• MATERIAL SHOWN:

+-------+

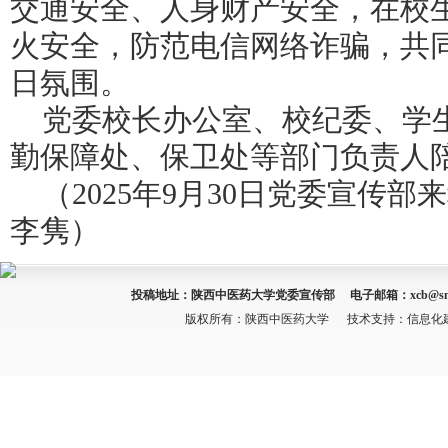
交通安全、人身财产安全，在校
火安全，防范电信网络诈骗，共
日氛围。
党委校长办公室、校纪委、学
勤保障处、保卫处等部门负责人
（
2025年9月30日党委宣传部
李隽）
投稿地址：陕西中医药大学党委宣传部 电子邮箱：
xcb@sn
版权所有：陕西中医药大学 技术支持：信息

+-------+

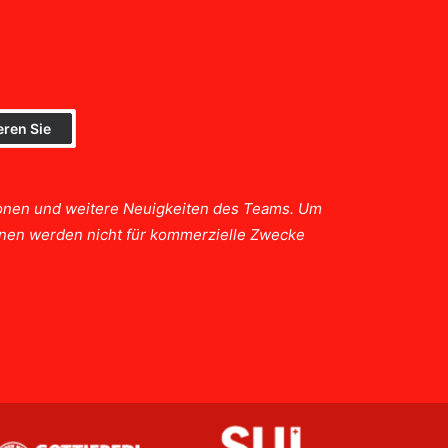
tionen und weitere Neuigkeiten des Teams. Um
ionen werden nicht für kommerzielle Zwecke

+-------+

Looking at the data above, write out exactly the lines that start at the one containing "党委校长办公室、校纪委、学" and end at the one containing "版权所有：陕西中医药大学 技术支持：信息"; include both and nothing beyond.

• REPLY TO THE EXERCISE:
党委校长办公室、校纪委、学
勤保障处、保卫处等部门负责人
（
2025年9月30日党委宣传部
李隽）
投稿地址：陕西中医药大学党委宣传部 电子邮箱：
xcb@sn
版权所有：陕西中医药大学 技术支持：信息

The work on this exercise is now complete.